Penal code reform: proposed changes explained

Sedition erased and replaced with public order offences after agreement between Catalan and Spanish governments

Catalan president Pere Aragonès and Spanish PM Pedro Sánchez in talks at the Palau de la Generalitat
Catalan president Pere Aragonès and Spanish PM Pedro Sánchez in talks at the Palau de la Generalitat / Guillem Roset
Catalan News

Catalan News | @catalannews | Barcelona

November 13, 2022 07:05 PM

November 13, 2022 07:13 PM

Sedition – an archaic crime for which Catalan pro-independence leaders were handed down decade-long sentences – is to be erased and replaced with lesser public order offenses. 

That is the number one takeaway from the proposed changes to the penal code registered with congress by Spain's governing parties on Friday and announced the previous day by Spanish prime minister Pedro Sánchez.   

The legal reforms – a result of summer talks between the Catalan and Spanish governments – are expected to have enough support in congress to become law, possibly by the end of the year. 

Here, Catalan News takes a look at the current and proposed texts and what the changes could mean. 


"Chapter I of Title XXI is erased" reads the new document. The chapter in question has a one-word title: Sedition.

That word – and the six articles below it that since 1822 have laid out the punishment for the crime of sedition – will disappear from the penal code. 

Described in article 544 as "rising up publicly and tumultuously to prevent, through force or outside legal channels, the application of the law," sedition carries a maximum prison sentence of 15 years.  

Its removal could have implications for the pro-independence leaders that were imprisoned for sedition. Although they have since been pardoned, their original judgements still stand, including bans on holding public office. These could now be revised. 

There could be implications too for exiled pro-independence figures, including former president Carles Puigdemont. 

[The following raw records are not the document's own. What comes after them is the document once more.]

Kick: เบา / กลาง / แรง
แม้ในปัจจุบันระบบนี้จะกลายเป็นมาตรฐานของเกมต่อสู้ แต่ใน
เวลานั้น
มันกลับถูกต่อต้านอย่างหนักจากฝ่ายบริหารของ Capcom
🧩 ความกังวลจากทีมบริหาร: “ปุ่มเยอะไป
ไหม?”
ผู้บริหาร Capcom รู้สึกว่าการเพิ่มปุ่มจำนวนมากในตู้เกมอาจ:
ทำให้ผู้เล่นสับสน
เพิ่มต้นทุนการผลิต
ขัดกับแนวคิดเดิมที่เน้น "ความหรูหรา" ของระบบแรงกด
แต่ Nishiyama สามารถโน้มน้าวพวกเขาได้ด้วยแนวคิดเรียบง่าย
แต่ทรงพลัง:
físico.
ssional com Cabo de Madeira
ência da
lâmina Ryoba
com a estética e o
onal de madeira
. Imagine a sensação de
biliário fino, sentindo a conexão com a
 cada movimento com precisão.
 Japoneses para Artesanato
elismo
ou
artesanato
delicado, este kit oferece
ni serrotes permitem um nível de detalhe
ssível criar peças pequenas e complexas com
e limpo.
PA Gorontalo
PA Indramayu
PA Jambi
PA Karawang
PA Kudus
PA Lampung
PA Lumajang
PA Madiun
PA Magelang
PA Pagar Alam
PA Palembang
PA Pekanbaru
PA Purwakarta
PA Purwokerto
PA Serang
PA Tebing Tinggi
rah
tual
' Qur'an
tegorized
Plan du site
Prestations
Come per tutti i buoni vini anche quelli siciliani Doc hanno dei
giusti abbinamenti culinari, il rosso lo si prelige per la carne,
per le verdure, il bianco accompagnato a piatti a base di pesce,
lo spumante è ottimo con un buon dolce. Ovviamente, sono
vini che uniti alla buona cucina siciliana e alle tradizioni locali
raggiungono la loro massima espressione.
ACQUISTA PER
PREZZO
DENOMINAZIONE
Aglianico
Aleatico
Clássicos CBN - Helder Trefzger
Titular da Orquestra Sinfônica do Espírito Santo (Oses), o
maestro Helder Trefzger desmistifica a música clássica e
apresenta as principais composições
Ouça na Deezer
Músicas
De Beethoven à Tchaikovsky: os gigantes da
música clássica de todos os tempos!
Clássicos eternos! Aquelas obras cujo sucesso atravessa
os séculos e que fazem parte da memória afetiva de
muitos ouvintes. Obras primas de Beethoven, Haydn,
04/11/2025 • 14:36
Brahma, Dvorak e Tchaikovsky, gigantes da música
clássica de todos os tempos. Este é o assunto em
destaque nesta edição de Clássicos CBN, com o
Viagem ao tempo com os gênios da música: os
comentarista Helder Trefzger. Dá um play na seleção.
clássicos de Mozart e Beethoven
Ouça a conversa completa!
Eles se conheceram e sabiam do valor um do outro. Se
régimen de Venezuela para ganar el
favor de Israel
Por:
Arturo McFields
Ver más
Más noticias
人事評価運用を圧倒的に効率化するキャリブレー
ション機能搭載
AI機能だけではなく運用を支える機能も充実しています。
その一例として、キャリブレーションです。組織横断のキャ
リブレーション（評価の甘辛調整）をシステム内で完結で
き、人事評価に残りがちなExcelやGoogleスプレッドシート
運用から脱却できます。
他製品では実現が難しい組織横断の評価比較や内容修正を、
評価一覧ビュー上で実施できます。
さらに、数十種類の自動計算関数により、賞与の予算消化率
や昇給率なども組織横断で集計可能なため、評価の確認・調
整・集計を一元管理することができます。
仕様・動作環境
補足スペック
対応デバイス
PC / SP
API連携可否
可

If they were to be tried in Spain, they would not face sedition charges. On the other hand, Socialist MP Patxi López has argued that the extradition process could become easier, as extraditions were prevented in some cases as sedition did not exist as a crime in other European countries. 

Public Disorder 

The other major changes to the penal code are to Chapter III of Title XXI: On public disorder

Article 557 is amended in several aspects. Firstly, public order offences disturbing the peace, which currently apply to "acts of violence or threats" against "people or things" will widen to include two more categories: "acts of violence or intimidation" on "people or things" (as before), "obstructing public roads causing risk to the life or health of people", or "invading facilities or buildings." 

Some groups have complained about this change, including the Sindicat de Llogateres (Tenants' Union), whose spokesperson Jaime Palomera condemned the new text as an "attack against the right to assembly and protest." 

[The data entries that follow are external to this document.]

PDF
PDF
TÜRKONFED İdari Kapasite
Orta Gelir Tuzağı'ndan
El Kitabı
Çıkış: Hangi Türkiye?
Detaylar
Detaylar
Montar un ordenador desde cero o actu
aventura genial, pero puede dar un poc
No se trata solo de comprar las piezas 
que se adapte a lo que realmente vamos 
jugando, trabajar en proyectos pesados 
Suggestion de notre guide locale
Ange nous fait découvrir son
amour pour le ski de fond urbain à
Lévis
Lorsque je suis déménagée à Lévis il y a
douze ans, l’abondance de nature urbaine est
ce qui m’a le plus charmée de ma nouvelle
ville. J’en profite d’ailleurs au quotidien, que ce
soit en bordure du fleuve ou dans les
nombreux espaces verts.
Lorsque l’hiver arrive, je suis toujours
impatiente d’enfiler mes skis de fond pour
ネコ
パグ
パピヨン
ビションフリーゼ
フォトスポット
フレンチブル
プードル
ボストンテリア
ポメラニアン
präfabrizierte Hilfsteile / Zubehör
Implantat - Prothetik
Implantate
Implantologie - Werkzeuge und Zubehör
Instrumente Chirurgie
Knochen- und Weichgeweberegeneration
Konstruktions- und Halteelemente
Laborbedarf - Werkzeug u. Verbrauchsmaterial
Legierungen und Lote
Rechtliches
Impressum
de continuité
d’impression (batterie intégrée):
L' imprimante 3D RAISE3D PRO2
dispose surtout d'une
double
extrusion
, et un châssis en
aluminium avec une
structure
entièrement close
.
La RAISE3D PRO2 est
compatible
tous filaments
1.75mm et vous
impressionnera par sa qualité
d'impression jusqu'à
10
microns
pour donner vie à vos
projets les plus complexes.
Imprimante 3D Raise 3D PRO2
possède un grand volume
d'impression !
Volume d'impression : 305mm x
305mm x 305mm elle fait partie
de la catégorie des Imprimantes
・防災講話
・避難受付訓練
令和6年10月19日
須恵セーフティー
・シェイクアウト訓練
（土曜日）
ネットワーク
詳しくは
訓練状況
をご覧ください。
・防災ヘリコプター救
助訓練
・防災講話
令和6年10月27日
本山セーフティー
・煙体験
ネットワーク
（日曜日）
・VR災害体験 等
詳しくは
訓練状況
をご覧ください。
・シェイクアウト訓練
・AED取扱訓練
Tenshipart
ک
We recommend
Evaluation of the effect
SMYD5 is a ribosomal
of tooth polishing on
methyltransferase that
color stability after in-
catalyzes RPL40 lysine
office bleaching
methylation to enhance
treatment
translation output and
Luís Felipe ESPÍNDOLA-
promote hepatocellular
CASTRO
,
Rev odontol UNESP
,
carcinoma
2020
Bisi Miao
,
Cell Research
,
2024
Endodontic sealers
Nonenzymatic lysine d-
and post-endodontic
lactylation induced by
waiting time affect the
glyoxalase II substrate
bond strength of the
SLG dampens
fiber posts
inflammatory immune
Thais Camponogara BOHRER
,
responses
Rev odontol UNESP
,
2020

These public order offences will carry a sentence of six months to three years

Secondly, the new text sets a punishment of between three and five years' imprisonment for "aggravated public offences" for those who commit the above acts "with a crowd that has a suitable number, organization and purpose to seriously affect public order." 

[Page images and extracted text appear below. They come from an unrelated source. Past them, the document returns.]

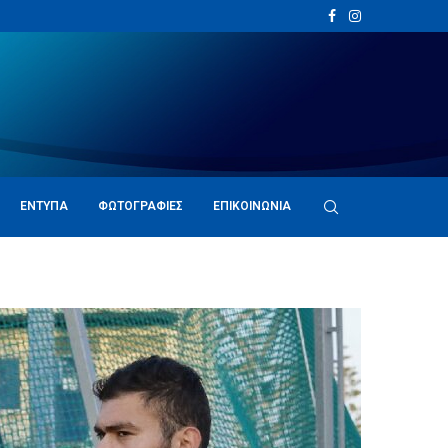
ΈΝΤΥΠΑ
ΦΩΤΟΓΡΑΦΊΕΣ
ΕΠΙΚΟΙΝΩΝΊΑ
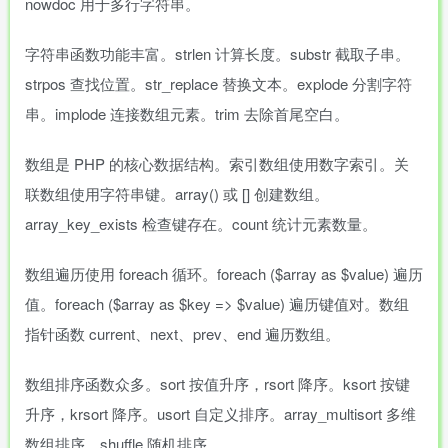
nowdoc 用于多行字符串。
字符串函数功能丰富。strlen 计算长度。substr 截取子串。
strpos 查找位置。str_replace 替换文本。explode 分割字符
串。implode 连接数组元素。trim 去除首尾空白。
数组是 PHP 的核心数据结构。索引数组使用数字索引。关
联数组使用字符串键。array() 或 [] 创建数组。
array_key_exists 检查键存在。count 统计元素数量。
数组遍历使用 foreach 循环。foreach ($array as $value) 遍历
值。foreach ($array as $key => $value) 遍历键值对。数组
指针函数 current、next、prev、end 遍历数组。
数组排序函数众多。sort 按值升序，rsort 降序。ksort 按键
升序，krsort 降序。usort 自定义排序。array_multisort 多维
数组排序。shuffle 随机排序。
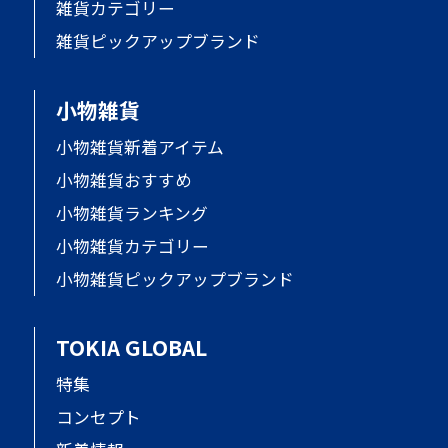
雑貨カテゴリー
雑貨ピックアップブランド
小物雑貨
小物雑貨新着アイテム
小物雑貨おすすめ
小物雑貨ランキング
小物雑貨カテゴリー
小物雑貨ピックアップブランド
TOKIA GLOBAL
特集
コンセプト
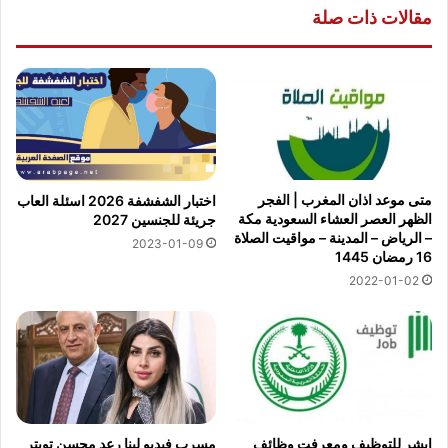
مقالات ذات صلة
متى موعد اذان المغرب | الفجر
اختبار الشفشفة 2026 اسئلة العاب
الظهر العصر العشاء السعودية مكة
جريئة للجنسين 2027
– الرياض – المدينة – مواقيت الصلاة
2023-01-09
16 رمضان 1445
2022-01-02
مسرب فيديو لينا رعد محسن تويتر
ابشر للتوظيف ومعرفت وظائف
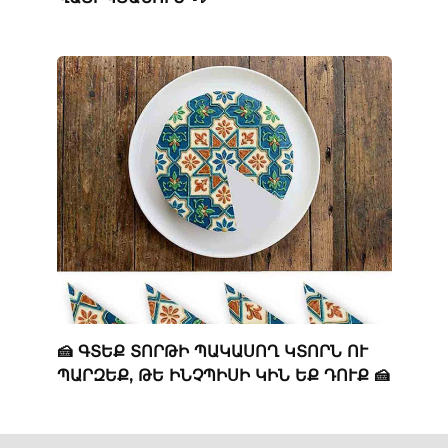
🍰 ԳՏԵՔ ՏՈՐԹԻ ՊԱԿԱՍՈՂ ԿՏՈՐՆ ՈՒ
ՊԱՐԶԵՔ, ԹԵ ԻՆՉՊԻՍԻ ԿԻՆ ԵՔ ԴՈՒՔ 🍰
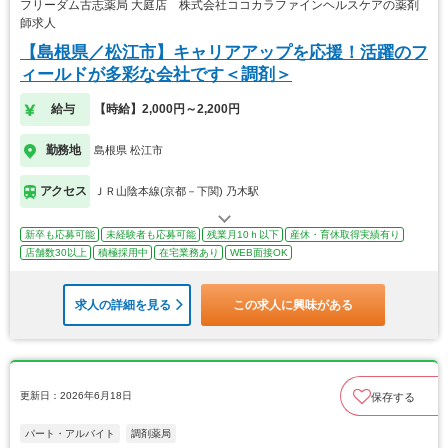
フリーダム古志薬局 大庭店 株式会社ココカラファインヘルスケアの薬剤
師求人
【島根県／松江市】キャリアアップを応援！活躍のフ
ィールドが多彩な会社です＜調剤＞
給与
【時給】2,000円～2,200円
勤務地
島根県 松江市
アクセス
ＪＲ山陰本線(京都－下関) 乃木駅
新卒も応募可能
未経験者も応募可能
残業月10ｈ以下
産休・育休取得実績有り
店舗数30以上
積極採用中
在宅業務あり
WEB面接OK
求人の詳細を見る
この求人に興味がある
更新日：2026年6月18日
保存する
パート・アルバイト
調剤薬局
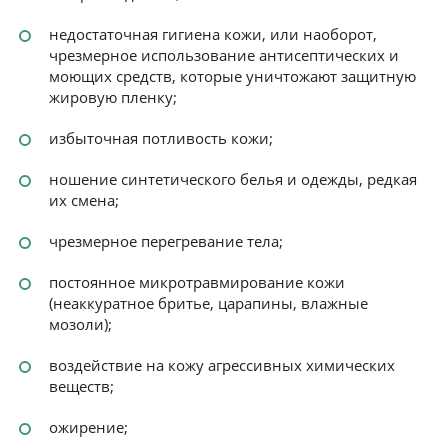
недостаточная гигиена кожи, или наоборот,
чрезмерное использование антисептических и
моющих средств, которые уничтожают защитную
жировую пленку;
избыточная потливость кожи;
ношение синтетического белья и одежды, редкая
их смена;
чрезмерное перегревание тела;
постоянное микротравмирование кожи
(неаккуратное бритье, царапины, влажные
мозоли);
воздействие на кожу агрессивных химических
веществ;
ожирение;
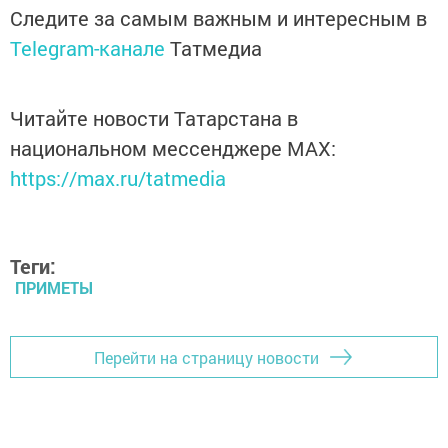
Следите за самым важным и интересным в
Telegram-канале
Татмедиа
Читайте новости Татарстана в
национальном мессенджере MАХ:
https://max.ru/tatmedia
Теги:
ПРИМЕТЫ
Перейти на страницу новости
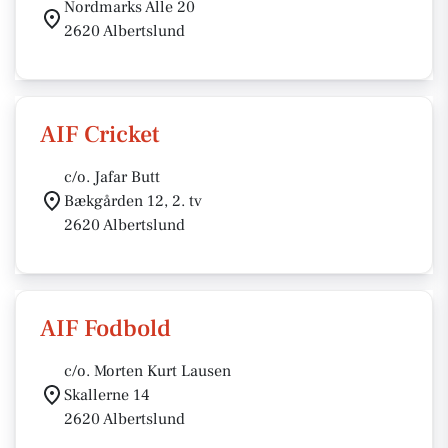
Nordmarks Alle 20
2620 Albertslund
AIF Cricket
c/o. Jafar Butt
Bækgården 12, 2. tv
2620 Albertslund
AIF Fodbold
c/o. Morten Kurt Lausen
Skallerne 14
2620 Albertslund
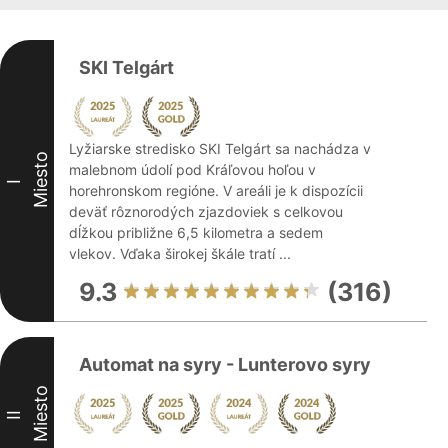
SKI Telgárt
Lyžiarske stredisko SKI Telgárt sa nachádza v
Miesto
malebnom údolí pod Kráľovou hoľou v
I
horehronskom regióne. V areáli je k dispozícii
deväť rôznorodých zjazdoviek s celkovou
dĺžkou približne 6,5 kilometra a sedem
vlekov. Vďaka širokej škále tratí ...
9.3
(316)
Automat na syry - Lunterovo syry
Miesto
II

Previously, the maximum sentence for the crime of aggravated public disorder was six years. 

The draft reform also adds that if organizers are considered "authorities", the penalty of disqualification from public office "will be absolute for a period of six to eight years".  

The replacement of sedition with public disorder offences therefore means lower sentences, but also the new law would require there to be "violence or intimidation," something which wasn't necessary in the sedition convictions handed down to pro-independence leaders – it was enough that there was "mass disobedience", that prevented authorities from carrying out tasks. 

One text, many interpretations

Interpretations of the reforms differ within the independence movement. While governing party Esquerra has welcomed them – with president Pere Aragonès pointing out, for example, that the "Supreme Court did not find referendum leaders guilty of public disorder" – Junts per Catalunya's Jordi Turull says the rewritten laws are "tailor-made" to say the events around the independence referendum of 2017 were a crime. 

Away from the independence camp, even the two parties who have put forward the reform do not seem to agree on how it will be interpreted.  

The leader of the Socialists in Catalonia, Salvador Illa, said: "The events of 2017 are not decriminalized, and we say 'no' to amnesty," while the leader of Unidas Podemos in congress, Jaume Asens said: "There's no crime in the [reformed] penal code that allows the prosecution of [the independence push of] 2017, that's my opinion." 

The opinion that counts, that of Spain's Supreme Court, remains to be seen.